AmirHussein Abdolalizadeh1, Bahram Mohajer1, and Nooshin Abbasi1
1Students Scientific Research Center, Tehran University of Medical Sciences, Tehran, Iran
Synopsis
Since the advent of Connectomics, borders of our knowledge about brain and nervous system have increased tremendously. Thus, novel methods to analyze brain connectivity have always been under focus. We used Network-based statistics (NBS), to exert a weak control over family-wise error, and discover interconnected networks in 35 Autism Spectrum Disorder (ASD) and 34 age-, sex- matched Typically developing (TD) children. We also used NBS results' nodes for structural connectivity analysis. We respectively showed increased and decreased functional connectivity of fronto-inferior temporal and default-mode networks, in patients with ASD compared to TD.Introducion
Autism
Spectrum Disorder (ASD) is a neurodevelopmental disorder known by aberrant
functional and structural brain connectivities. The main outcome of this “dysconnectivity”
is usually a triad of repetitive behaviors, underdeveloped social skills, and
delayed or no language development.[1]
Underlying causes of ASD are still poorly
understood and there have been efforts to identify the brain pathology in this
disorder[2]. One of the promising approaches is the use of connectivity
matrices generated by functional or structural brain MRIs to explore graph metrics.

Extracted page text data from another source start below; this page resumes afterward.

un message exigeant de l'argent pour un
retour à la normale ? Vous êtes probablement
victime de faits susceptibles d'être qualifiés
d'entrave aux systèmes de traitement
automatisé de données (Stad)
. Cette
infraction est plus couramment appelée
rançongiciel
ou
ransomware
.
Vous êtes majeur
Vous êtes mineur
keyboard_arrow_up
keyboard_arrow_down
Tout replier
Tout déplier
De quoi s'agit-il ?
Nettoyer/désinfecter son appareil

Despite their usability, these approaches are subject to several problems
including family wise error (FWE) in multiple comparisons[3]. One of the provided solutions is Network-based
statistics (NBS)[4], which is a permutation based thresholding of
graph matrices and applies a weak control over FWE. Moreover, functional and
structural connectivity relationship is one of the recent interests in brain
imaging studies[5]. In this study, we used NBS to identify
functionally connected nodes, then we compared structural graph metrics in
these nodes to see function/structure relationship in ASD.
Methods
We
used an online open-source connectivity database (umcd.humanconnectomeproject.org)[6]. “UCLA_Autism” study connectivity matrices were
used[7]. This study contains both structural and functional
connectivity matrices for 69 subjects (35 ASD, 34 Typically Developing “TD”). The
atlas used was generated by Power et, al. This atlas is very sensitive and
specific to functional MRI connectivity signals and can be a better predictor of
true functional connectivity[8]. These data are matched for age, sex and IQ. Structural
matrices were number of fibers between two regions. The weighted structural
matrices were built, as a number of fibers connecting two labels divided to all
fibers in that network[9]. We used z-transformed functional matrices in NBS
with 10000 permutations and t-threshold of 3.4 for two contrasts: ASD>TD and
TD>ASD. The resultant significant nodes of functional matrices were then fed
into Brain Connectivity Toolbox (BCT)[10] to calculate Local Efficiency (which is a
measure of network segregation) from structural matrices. The results were
analyzed with R v3.2.2 (https://www.r-project.org/) and corrected for false discovery rate (FDR).
Results
NBS showed a
network of significant increased functional connectivity in ASD compared to TD
(fig. 1, p-value=0.033). This network is comprised of 23 nodes and edges mostly
connecting frontal and posteroinferior temporal cortices. On the other hand, in
TD, NBS revealed a subnetwork of increased functional connectivity comprised of
edges mostly connecting default-mode network (DMN) of the brain (e.g. precuneus,
cingulate gyrus, angular gyrus; fig. 2, p-value=0.030). Our post-hoc analysis
revealed no significant differences in local efficiency in the selected nodes.
Discussion
ASD is a
neurodevelopmental disorder characterized by behavioral and cognitive problems[1]. Despite medical advances, the
pathophysiology of this disease is still poorly understood. In this study we
used NBS to investigate functional connectivity in ASD comparing to TD. Our
study showed functional dysconnectivity in ASD. We found that frontal and posteroinferior
temporal cortices’ show abnormally left-sided increased functional connectivity.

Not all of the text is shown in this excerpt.